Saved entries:
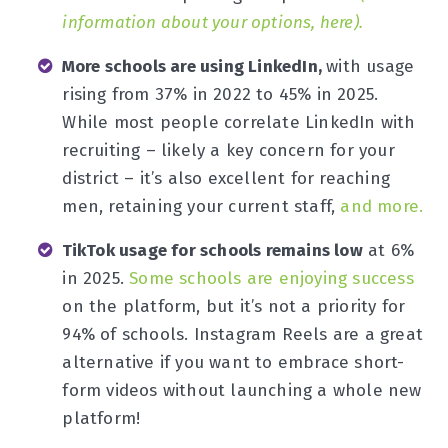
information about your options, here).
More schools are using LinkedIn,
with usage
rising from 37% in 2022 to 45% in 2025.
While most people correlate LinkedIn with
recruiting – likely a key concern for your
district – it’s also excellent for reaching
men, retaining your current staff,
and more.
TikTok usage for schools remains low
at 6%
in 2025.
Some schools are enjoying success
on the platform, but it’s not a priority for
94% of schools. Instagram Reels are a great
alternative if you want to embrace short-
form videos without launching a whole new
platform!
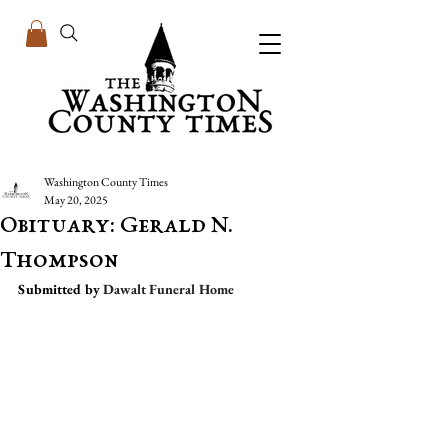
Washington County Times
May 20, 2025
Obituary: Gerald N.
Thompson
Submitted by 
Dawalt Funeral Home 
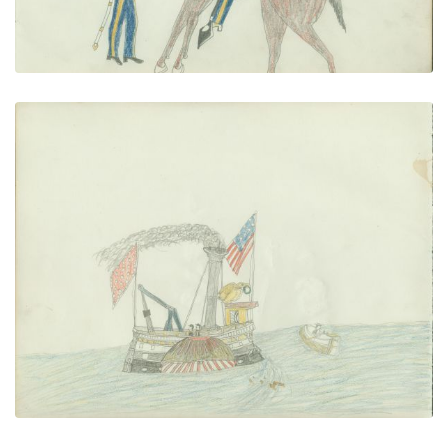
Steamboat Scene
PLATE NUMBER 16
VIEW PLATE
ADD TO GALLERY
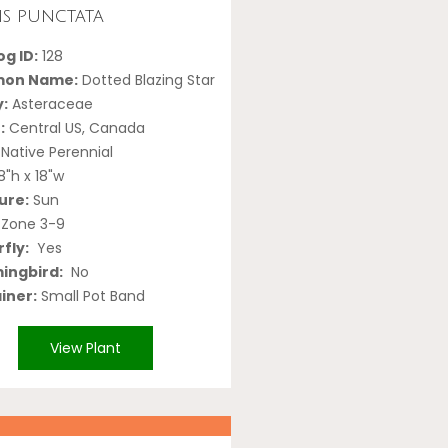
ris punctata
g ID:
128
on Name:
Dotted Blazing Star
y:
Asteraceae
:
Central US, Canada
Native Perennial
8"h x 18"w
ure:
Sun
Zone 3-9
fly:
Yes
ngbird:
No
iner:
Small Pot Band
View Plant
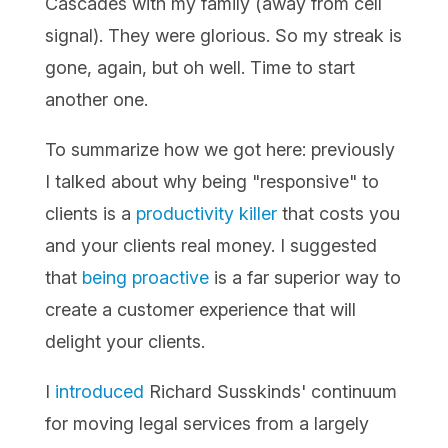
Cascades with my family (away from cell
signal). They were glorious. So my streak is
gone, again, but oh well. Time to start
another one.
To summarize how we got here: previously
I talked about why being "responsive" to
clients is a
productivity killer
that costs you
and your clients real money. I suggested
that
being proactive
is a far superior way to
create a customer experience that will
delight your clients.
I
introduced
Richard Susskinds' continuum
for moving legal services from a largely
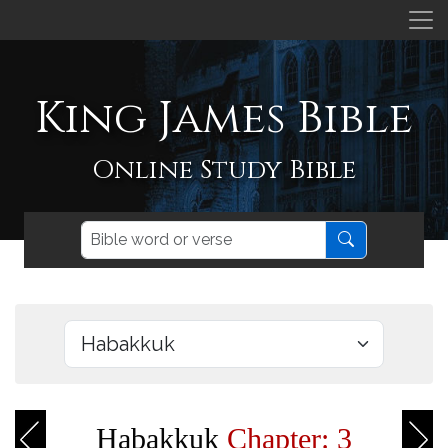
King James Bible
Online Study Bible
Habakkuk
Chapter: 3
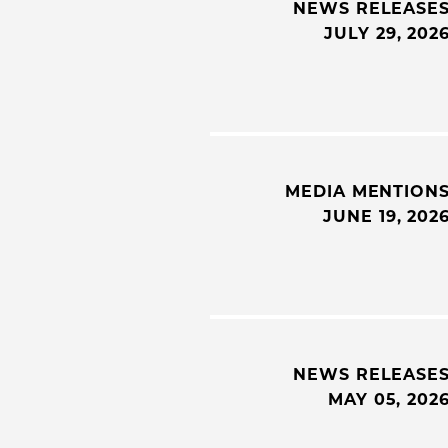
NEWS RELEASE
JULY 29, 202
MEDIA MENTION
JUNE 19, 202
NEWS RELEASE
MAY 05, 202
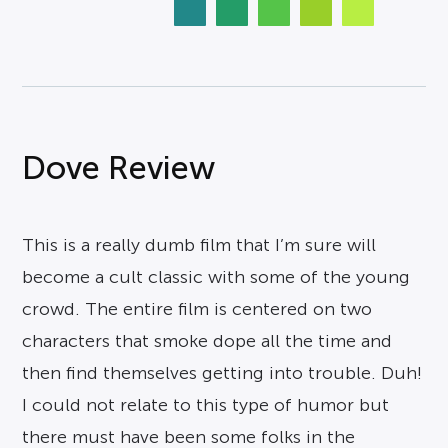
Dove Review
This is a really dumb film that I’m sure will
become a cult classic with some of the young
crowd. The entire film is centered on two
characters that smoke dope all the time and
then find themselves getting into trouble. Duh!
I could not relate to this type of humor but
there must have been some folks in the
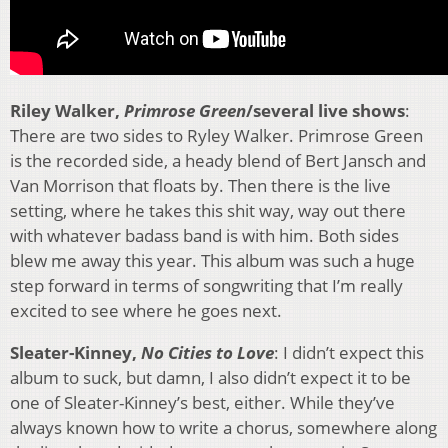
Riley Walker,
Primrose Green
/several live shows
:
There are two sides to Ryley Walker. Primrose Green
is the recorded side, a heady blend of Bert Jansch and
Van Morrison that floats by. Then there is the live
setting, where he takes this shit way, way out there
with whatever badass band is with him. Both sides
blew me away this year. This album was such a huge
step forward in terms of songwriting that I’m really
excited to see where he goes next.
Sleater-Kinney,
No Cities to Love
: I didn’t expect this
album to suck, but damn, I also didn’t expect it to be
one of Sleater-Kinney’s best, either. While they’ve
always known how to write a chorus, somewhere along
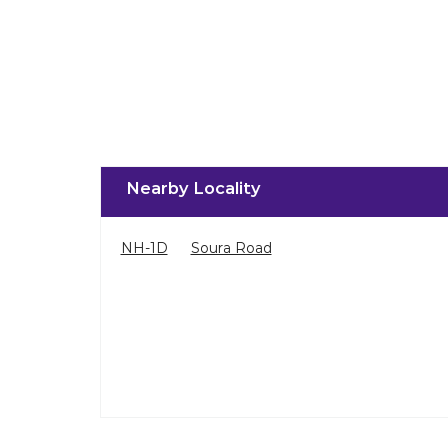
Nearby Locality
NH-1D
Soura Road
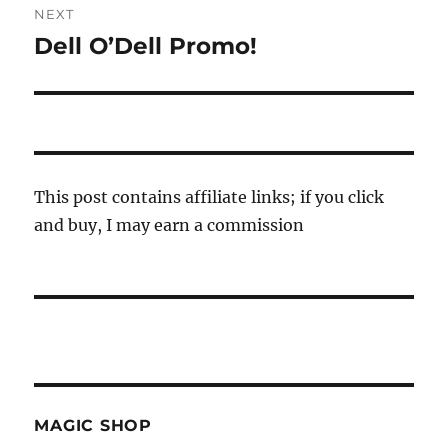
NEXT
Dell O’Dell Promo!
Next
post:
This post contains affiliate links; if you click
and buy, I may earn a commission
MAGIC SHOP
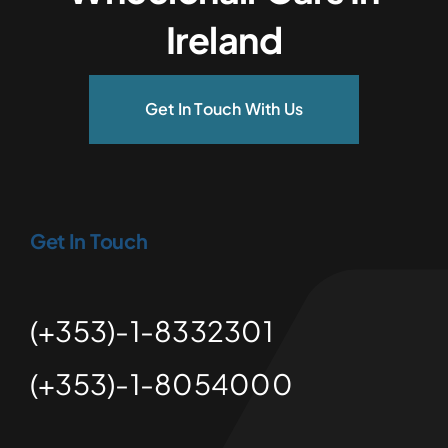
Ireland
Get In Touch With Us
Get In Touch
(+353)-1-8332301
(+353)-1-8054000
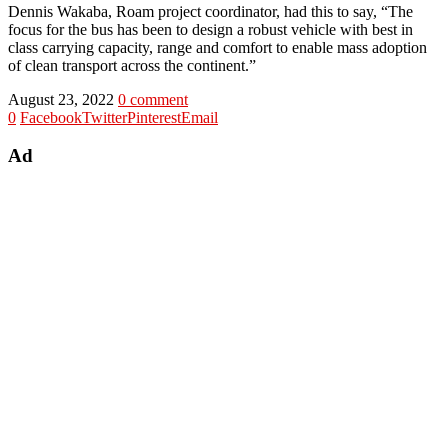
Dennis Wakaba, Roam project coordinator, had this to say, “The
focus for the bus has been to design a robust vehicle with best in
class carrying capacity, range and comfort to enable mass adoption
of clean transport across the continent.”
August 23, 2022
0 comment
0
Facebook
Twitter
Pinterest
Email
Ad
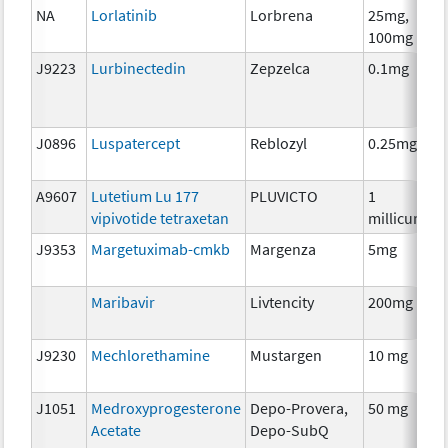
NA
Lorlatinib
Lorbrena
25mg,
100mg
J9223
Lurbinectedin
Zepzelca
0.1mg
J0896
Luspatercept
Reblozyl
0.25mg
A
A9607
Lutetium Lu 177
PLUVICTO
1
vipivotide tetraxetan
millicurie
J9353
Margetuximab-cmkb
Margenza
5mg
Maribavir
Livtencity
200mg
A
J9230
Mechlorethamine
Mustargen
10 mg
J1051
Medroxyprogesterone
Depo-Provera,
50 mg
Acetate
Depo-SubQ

Your goal: Write all the entries again word for word, minus the pictures.

Written solution:
information about your options, here).
More schools are using LinkedIn,
with usage
rising from 37% in 2022 to 45% in 2025.
While most people correlate LinkedIn with
recruiting – likely a key concern for your
district – it’s also excellent for reaching
men, retaining your current staff,
and more.
TikTok usage for schools remains low
at 6%
in 2025.
Some schools are enjoying success
on the platform, but it’s not a priority for
94% of schools. Instagram Reels are a great
alternative if you want to embrace short-
form videos without launching a whole new
platform!
Washington County Times
May 20, 2025
Obituary: Gerald N.
Thompson
Submitted by 
Dawalt Funeral Home 
Steamboat Scene
PLATE NUMBER 16
VIEW PLATE
ADD TO GALLERY
ris punctata
g ID:
128
on Name:
Dotted Blazing Star
y:
Asteraceae
:
Central US, Canada
Native Perennial
8"h x 18"w
ure:
Sun
Zone 3-9
fly:
Yes
ngbird:
No
iner:
Small Pot Band
View Plant
Cascades with my family (away from cell
signal). They were glorious. So my streak is
gone, again, but oh well. Time to start
another one.
To summarize how we got here: previously
I talked about why being "responsive" to
clients is a
productivity killer
that costs you
and your clients real money. I suggested
that
being proactive
is a far superior way to
create a customer experience that will
delight your clients.
I
introduced
Richard Susskinds' continuum
for moving legal services from a largely
King James Bible
Online Study Bible
Habakkuk
Chapter: 3
NEWS RELEASE
JULY 29, 202
MEDIA MENTION
JUNE 19, 202
NEWS RELEASE
MAY 05, 202
Dove Review
This is a really dumb film that I’m sure will
become a cult classic with some of the young
crowd. The entire film is centered on two
characters that smoke dope all the time and
then find themselves getting into trouble. Duh!
I could not relate to this type of humor but
there must have been some folks in the
Riley Walker,
Primrose Green
/several live shows
:
There are two sides to Ryley Walker. Primrose Green
is the recorded side, a heady blend of Bert Jansch and
Van Morrison that floats by. Then there is the live
setting, where he takes this shit way, way out there
with whatever badass band is with him. Both sides
blew me away this year. This album was such a huge
step forward in terms of songwriting that I’m really
excited to see where he goes next.
Sleater-Kinney,
No Cities to Love
: I didn’t expect this
album to suck, but damn, I also didn’t expect it to be
one of Sleater-Kinney’s best, either. While they’ve
always known how to write a chorus, somewhere along
Nearby Locality
NH-1D
Soura Road
NEXT
Dell O’Dell Promo!
Next
post:
This post contains affiliate links; if you click
and buy, I may earn a commission
MAGIC SHOP
Ireland
Get In Touch With Us
Get In Touch
(+353)-1-8332301
(+353)-1-8054000
Dennis Wakaba, Roam project coordinator, had this to say, “The
focus for the bus has been to design a robust vehicle with best in
class carrying capacity, range and comfort to enable mass adoption
of clean transport across the continent.”
August 23, 2022
0 comment
0
Facebook
Twitter
Pinterest
Email
Ad
NA
Lorlatinib
Lorbrena
25mg,
100mg
J9223
Lurbinectedin
Zepzelca
0.1mg
J0896
Luspatercept
Reblozyl
0.25mg
A
A9607
Lutetium Lu 177
PLUVICTO
1
vipivotide tetraxetan
millicurie
J9353
Margetuximab-cmkb
Margenza
5mg
Maribavir
Livtencity
200mg
A
J9230
Mechlorethamine
Mustargen
10 mg
J1051
Medroxyprogesterone
Depo-Provera,
50 mg
Acetate
Depo-SubQ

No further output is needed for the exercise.